Because if he had known they'd ship him off to Earth of all places for his little royal rendezvous he would've kept it in his pants, thank you very much.

Okay, probably not. But he would've at least considered discretion. Dismissed it, of course, but he would've considered it.

Now, here he was. No ID, no money, no psychic paper, no bullets. They'd let him keep his coat at least. Probably because he hadn't had on anything underneath it. His Webley and wristband had both been secreted away in the lining, and he'd put them in their rightful places once he'd hit earthen loam and the departing spaceship had disappeared into the atmosphere.

Of course, they hadn't just dropped him off on Earth. Oh no. They had dropped him off in the middle of fucking nowhere!

A few birds screeched and evacuated their respective trees before the rainforest fell deathly silent.
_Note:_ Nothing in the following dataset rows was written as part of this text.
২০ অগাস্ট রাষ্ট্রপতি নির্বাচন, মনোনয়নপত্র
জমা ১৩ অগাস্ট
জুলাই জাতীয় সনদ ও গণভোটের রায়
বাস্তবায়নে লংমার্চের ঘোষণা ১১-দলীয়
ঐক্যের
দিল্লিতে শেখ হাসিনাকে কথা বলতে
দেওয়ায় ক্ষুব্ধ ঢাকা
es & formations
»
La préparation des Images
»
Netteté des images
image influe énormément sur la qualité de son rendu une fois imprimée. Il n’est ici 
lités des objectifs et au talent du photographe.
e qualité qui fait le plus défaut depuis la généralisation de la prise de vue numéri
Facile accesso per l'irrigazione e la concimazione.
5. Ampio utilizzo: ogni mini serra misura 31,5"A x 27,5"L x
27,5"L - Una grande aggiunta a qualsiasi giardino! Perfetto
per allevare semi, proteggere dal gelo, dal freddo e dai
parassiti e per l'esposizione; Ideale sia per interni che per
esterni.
Jack surmised that he had yelled that last part out loud.

He was in the jungle. The bloody jungle. It wasn't fair. Not a city or a drop of booze or a warm, attractive body other than his own for miles.

Fucking jungle.

Fucking aliens.


Jack was trudging.

And Jack didn't trudge.

He strutted, he stalked, he stormed, he sashayed. He did not trudge.
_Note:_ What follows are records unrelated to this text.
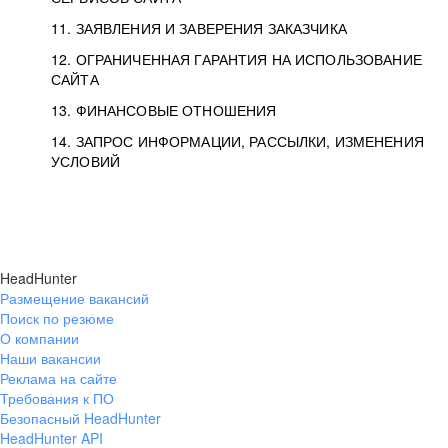
11. ЗАЯВЛЕНИЯ И ЗАВЕРЕНИЯ ЗАКАЗЧИКА
12. ОГРАНИЧЕННАЯ ГАРАНТИЯ НА ИСПОЛЬЗОВАНИЕ
САЙТА
13. ФИНАНСОВЫЕ ОТНОШЕНИЯ
14. ЗАПРОС ИНФОРМАЦИИ, РАССЫЛКИ, ИЗМЕНЕНИЯ
УСЛОВИЙ
HeadHunter
Размещение вакансий
Поиск по резюме
О компании
Наши вакансии
Реклама на сайте
Требования к ПО
Безопасный HeadHunter
HeadHunter API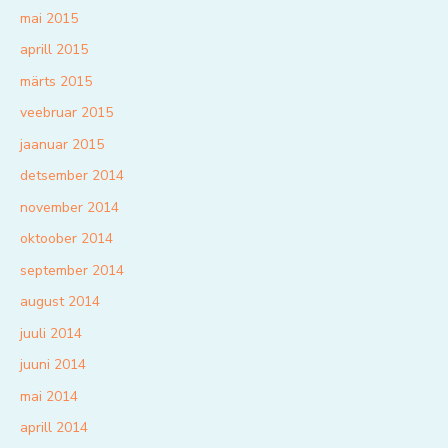
mai 2015
aprill 2015
märts 2015
veebruar 2015
jaanuar 2015
detsember 2014
november 2014
oktoober 2014
september 2014
august 2014
juuli 2014
juuni 2014
mai 2014
aprill 2014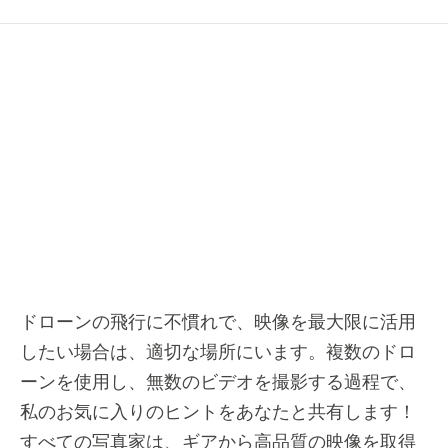
ドローンの飛行に不慣れで、映像を最大限に活用
したい場合は、適切な場所にいます。複数のドロ
ーンを使用し、無数のビデオを撮影する過程で、
私のお気に入りのヒントをあなたと共有します！
すべての写真家は、ギアから高品質の映像を取得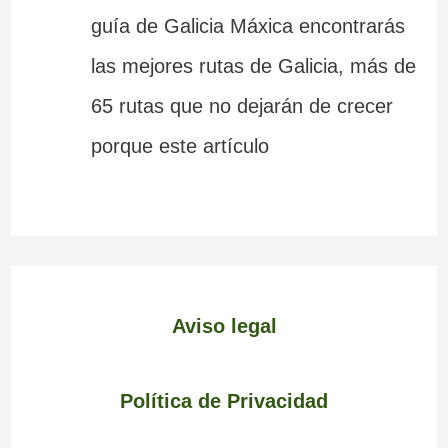
guía de Galicia Máxica encontrarás
las mejores rutas de Galicia, más de
65 rutas que no dejarán de crecer
porque este artículo
Aviso legal
Política de Privacidad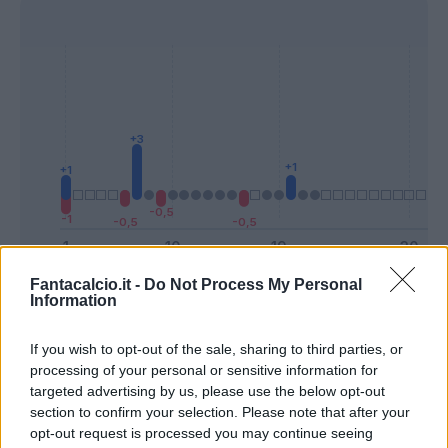
Fantacalcio.it -
Do Not Process My Personal
Presenze a
Information
Bonus
Malus
voto
If you wish to opt-out of the sale, sharing to third parties, or
processing of your personal or sensitive information for
Quotazioni
targeted advertising by us, please use the below opt-out
section to confirm your selection. Please note that after your
opt-out request is processed you may continue seeing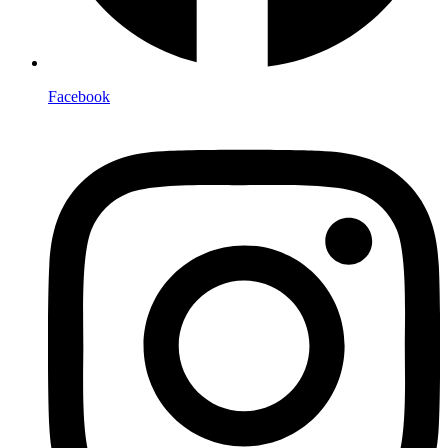
Facebook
He needed to make a mental note not to trudge through the jungle mostly-naked again. He thought he had made a mental note the last time he'd done so, but apparently not.

The rainforest was not being kind to him. Screw conservation. They should burn the whole bloody thing down. He was getting mud in places mud definitely did not belong. And his feet hurt.

He had been walking for hours and miles. The rainforest was hot and muggy and filled with all sorts of weird creepy-crawly things he did not want so close to his privates. At least not without buying him a drink first.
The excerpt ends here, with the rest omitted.